CN111460069A

CN111460069A - Address correction method based on weighted directed acyclic graph

Info

Publication number: CN111460069A
Application number: CN202010241121.0A
Authority: CN
Inventors: 姚伟烈; 彭艳兵; 邱秀连; 许云
Original assignee: Nanjing Fenghuo Tiandi Communication Technology Co ltd
Current assignee: Nanjing Fenghuo Tiandi Communication Technology Co ltd
Priority date: 2020-03-31
Filing date: 2020-03-31
Publication date: 2020-07-28

Abstract

The invention discloses an address correction method based on a weighted directed acyclic graph, which relates to the field of data management and specifically comprises the following steps: performing tail-free processing on the address data subjected to pre-normalization, and performing TF-IDF feature word extraction; calculating an address similarity threshold based on the extracted feature words and the weights; calculating similarity between addresses in the tailless address base and the pre-normalized addresses: performing word segmentation analysis on the address of the preprocessed address, and then combining every two in sequence to form an edge set of the directed graph; and generating a directed acyclic graph based on the calculation of the edge weight data, outputting a weighted maximum path, and completing address normalization. The address completion correction algorithm provided by the invention can effectively solve the problems and can solve the address normalization problem on the basis of no standard address level division data.

Description

Address correction method based on weighted directed acyclic graph

Technical Field

The invention belongs to the field of data management, and particularly relates to an address rectification method based on a weighted directed acyclic graph.

Background

In the field of data management, address normalization analysis is often involved, the most common normalized address data is logistics address data, early logistics address information is input by self, and the problem that address information is not standard due to the fact that people miss part of address information or fill part of address information by mistake is solved, so that an address normalization method is provided.

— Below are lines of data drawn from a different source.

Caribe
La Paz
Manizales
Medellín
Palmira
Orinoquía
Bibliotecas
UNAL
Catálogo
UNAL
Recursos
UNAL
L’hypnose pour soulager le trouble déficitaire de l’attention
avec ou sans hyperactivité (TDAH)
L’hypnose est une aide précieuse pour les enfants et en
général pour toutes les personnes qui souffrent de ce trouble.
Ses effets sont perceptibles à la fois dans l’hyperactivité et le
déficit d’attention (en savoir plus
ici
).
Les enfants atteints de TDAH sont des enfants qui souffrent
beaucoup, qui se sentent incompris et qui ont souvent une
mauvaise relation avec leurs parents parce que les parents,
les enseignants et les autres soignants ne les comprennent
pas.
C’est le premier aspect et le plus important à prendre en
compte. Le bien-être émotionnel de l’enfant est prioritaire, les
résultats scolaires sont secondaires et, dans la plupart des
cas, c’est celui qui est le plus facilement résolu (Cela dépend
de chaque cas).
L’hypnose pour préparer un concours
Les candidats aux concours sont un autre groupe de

At present, most address normalization methods are fast normalization methods based on a dictionary tree, wherein each layer of the dictionary tree represents an address level, and the final normalized address is obtained by traversing from a root node to a leaf node. The main drawback of this method is the dependence on standard and complete address-level partitioning data for constructing the dictionary tree, and secondly the space consumption of the algorithm is excessive.

Disclosure of Invention

The invention aims to solve the technical problem of providing an address rectification method based on a weighted directed acyclic graph aiming at the defects of the background technology, wherein when no standard and complete address grade divides data, the weighted directed acyclic graph is established through the redundancy relation among mass data, and the weighted maximum path of the directed acyclic graph is the address after normalization.

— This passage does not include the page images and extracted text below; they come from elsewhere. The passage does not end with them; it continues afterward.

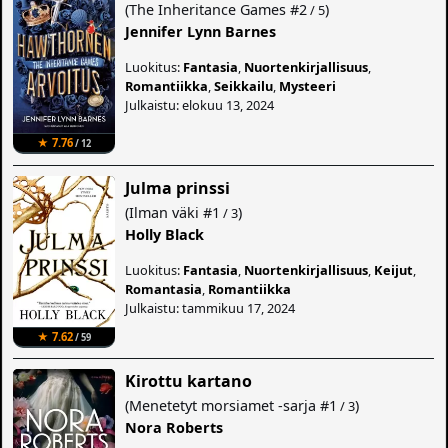
(
The Inheritance Games
#2
)
/ 5
Jennifer Lynn Barnes
Luokitus:
Fantasia
,
Nuortenkirjallisuus
,
Romantiikka
,
Seikkailu
,
Mysteeri
Julkaistu: elokuu 13, 2024
★ 7.76
/ 12
Julma prinssi
(
Ilman väki
#1
)
/ 3
Holly Black
Luokitus:
Fantasia
,
Nuortenkirjallisuus
,
Keijut
,
Romantasia
,
Romantiikka
Julkaistu: tammikuu 17, 2024
★ 7.62
/ 59
Kirottu kartano
(
Menetetyt morsiamet -sarja
#1
)
/ 3
Nora Roberts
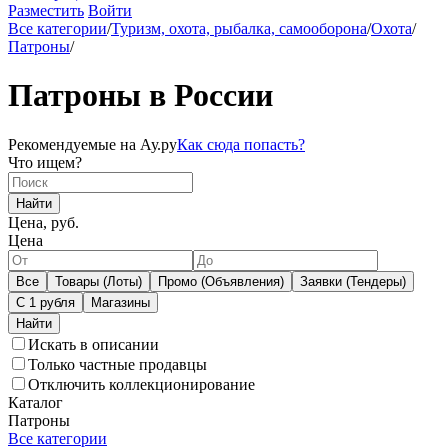
Разместить
Войти
Все категории
/
Туризм, охота, рыбалка, самооборона
/
Охота
/
Патроны
/
Патроны в России
Рекомендуемые на Ау.ру
Как сюда попасть?
Что ищем?
Найти
Цена, руб.
Цена
Все
Товары (Лоты)
Промо (Объявления)
Заявки (Тендеры)
С 1 рубля
Магазины
Искать в описании
Только частные продавцы
Отключить коллекционирование
Каталог
Патроны
Все категории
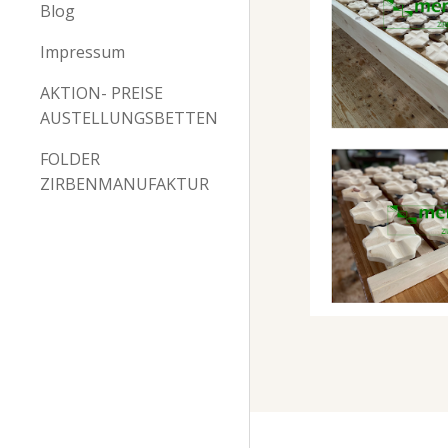
Blog
Impressum
AKTION- PREISE
AUSTELLUNGSBETTEN
FOLDER
ZIRBENMANUFAKTUR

The invention adopts the following technical scheme for solving the technical problems:

an address rectification method based on a weighted directed acyclic graph specifically comprises the following steps:

step 1, performing tailless processing on address data subjected to pre-normalization, and performing TF-IDF feature word extraction;

step 2, calculating an address similarity threshold value based on the extracted feature words and the weight;

step 3, calculating the similarity between the address in the non-tail address base and the pre-normalized address:

step 4, performing word segmentation analysis on the address of the preprocessed address, and then combining every two in sequence to form an edge set of the directed graph;

and 5, generating a directed acyclic graph based on the calculated edge weight data, outputting a weighted maximum path, and completing address normalization.

As a further preferable solution of the address rectification method based on the weighted directed acyclic graph of the present invention, the step 1 specifically includes:

carrying out tailless processing on the address data subjected to pre-normalization, deleting unit building number information behind the address to obtain a tailless address (Add), segmenting words of the Add, and carrying out TF-IDF characteristic word extraction { (F)₁,W₁),(F₂,W₂),...,(F_n,W_n) In which F_nRepresenting a characteristic word, W_nThe TF-IDF value representing the feature word.

As a further preferable solution of the address rectification method based on the weighted directed acyclic graph of the present invention, the step 2 is specifically as follows: calculating an address similarity threshold θ based on the extracted TF-IDF feature words and a weight FW, wherein FW { (F)₁,W₁),(F₂,W₂),...,(F_n,W_n) And, calculating specifically as follows:

as a further preferable solution of the address rectification method based on the weighted directed acyclic graph of the present invention, in step 3, the similarity W between the address (Sadd) in the tailless address base and the pre-normalized address is calculated, which is specifically as follows:

extracting the first 10 addresses S satisfying the similarity W ≧ theta, wherein S ═ S₁,s₂,...,s₁₀}。

As a further preferable scheme of the address rectification method based on the weighted directed acyclic graph, in step 4, word segmentation analysis is carried out on 11 addresses S and preprocessed addresses which meet the requirement that the similarity W is more than or equal to theta, and the two addresses are combined in sequence to form an edge set of the directed graph:

all the above-mentioned edge data are formed into edge weight data E, E { < w { [₁,w₂,c₁＞,＜w₂,w₃,c₂＞,...,＜w_k-1,w_k,c₃> -, where w₁,w₂Respectively representing the start node of an edge, c₁Representing the weight of an edge, i.e. w₁,w₂The number of occurrences.

As a further preferable scheme of the address rectification method based on the weighted directed acyclic graph of the present invention, in step 5, a directed acyclic graph G is generated based on the calculated edge weight data E, a weighted maximum path P is output, and address normalization is completed:

wherein the node information on the P path is the normalized result of the address Add, i.e. w₁w₂...w_p。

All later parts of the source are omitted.